» WORK REQUEST
I would like the number of lines in the data that contain the word "breasts". Please give that number alone.

(RECORDS Opens)

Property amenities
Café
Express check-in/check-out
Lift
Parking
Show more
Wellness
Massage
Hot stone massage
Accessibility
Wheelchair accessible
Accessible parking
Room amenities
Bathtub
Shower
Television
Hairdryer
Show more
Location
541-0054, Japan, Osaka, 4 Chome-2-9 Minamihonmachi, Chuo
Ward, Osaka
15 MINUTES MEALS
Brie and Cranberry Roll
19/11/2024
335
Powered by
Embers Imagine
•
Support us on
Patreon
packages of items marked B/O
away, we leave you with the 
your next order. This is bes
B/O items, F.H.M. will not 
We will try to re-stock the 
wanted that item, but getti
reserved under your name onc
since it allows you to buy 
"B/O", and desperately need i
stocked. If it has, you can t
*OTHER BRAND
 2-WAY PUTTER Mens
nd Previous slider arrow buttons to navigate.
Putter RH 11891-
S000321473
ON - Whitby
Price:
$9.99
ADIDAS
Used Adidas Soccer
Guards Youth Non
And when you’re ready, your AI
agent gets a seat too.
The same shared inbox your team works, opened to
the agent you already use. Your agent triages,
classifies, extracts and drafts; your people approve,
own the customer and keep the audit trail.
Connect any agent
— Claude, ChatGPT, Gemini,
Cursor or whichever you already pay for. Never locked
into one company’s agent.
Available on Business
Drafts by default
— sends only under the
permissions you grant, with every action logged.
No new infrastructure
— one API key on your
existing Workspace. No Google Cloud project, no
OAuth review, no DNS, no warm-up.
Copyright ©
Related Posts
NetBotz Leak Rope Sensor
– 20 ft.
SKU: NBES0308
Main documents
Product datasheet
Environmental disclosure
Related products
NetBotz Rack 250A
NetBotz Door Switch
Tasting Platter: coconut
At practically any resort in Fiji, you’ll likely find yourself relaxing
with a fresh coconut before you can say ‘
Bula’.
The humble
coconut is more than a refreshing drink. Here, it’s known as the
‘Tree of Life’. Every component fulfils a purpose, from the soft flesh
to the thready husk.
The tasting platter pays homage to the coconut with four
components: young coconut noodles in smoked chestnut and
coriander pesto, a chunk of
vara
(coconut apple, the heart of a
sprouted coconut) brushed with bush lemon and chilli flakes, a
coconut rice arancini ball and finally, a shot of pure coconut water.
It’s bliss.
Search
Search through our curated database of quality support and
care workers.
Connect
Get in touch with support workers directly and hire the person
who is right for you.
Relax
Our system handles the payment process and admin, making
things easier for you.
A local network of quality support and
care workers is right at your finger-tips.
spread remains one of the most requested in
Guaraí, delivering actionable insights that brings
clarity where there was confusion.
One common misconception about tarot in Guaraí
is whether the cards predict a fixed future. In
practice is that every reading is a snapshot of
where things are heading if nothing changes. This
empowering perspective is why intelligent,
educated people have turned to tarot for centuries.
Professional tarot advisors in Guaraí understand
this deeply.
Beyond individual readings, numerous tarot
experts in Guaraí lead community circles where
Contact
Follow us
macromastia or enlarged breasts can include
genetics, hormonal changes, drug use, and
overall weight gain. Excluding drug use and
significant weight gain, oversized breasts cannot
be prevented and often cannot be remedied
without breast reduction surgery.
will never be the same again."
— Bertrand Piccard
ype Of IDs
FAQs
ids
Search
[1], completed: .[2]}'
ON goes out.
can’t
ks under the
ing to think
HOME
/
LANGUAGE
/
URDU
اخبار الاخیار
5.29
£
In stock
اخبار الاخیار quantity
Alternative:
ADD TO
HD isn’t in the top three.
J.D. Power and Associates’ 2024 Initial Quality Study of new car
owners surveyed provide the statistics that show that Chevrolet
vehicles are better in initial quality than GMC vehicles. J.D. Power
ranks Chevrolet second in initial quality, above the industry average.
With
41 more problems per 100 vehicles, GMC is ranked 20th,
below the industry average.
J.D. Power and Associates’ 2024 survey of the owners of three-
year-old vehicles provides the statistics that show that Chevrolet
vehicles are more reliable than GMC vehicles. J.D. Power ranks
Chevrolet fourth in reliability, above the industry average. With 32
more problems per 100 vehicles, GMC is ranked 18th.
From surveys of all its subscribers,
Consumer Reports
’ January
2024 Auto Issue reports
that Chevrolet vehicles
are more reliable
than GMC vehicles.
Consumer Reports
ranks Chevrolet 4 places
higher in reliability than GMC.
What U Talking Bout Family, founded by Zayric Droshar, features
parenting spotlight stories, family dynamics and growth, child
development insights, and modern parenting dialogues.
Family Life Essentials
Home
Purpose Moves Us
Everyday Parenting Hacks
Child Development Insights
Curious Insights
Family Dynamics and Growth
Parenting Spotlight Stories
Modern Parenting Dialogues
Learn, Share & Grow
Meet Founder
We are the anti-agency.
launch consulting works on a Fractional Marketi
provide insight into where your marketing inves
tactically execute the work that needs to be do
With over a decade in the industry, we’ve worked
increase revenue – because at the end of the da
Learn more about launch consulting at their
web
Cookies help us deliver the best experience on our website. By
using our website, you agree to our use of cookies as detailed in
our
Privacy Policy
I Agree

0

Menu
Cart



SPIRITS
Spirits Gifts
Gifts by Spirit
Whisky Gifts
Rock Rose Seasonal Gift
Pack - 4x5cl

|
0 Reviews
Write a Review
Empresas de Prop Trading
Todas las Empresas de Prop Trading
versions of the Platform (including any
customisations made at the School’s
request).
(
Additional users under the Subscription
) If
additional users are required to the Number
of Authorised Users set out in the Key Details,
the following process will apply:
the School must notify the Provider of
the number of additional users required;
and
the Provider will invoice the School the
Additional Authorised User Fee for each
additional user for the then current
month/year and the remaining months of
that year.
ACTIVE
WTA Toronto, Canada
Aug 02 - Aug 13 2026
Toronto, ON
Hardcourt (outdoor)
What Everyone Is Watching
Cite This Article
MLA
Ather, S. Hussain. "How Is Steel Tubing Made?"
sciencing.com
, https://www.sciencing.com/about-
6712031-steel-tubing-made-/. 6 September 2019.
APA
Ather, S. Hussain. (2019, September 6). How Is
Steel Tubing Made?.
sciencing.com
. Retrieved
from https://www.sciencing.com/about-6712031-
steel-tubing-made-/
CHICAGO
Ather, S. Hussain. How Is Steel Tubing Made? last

(RECORDS Closes)

» RESPONSE TO THIS EXERCISE
2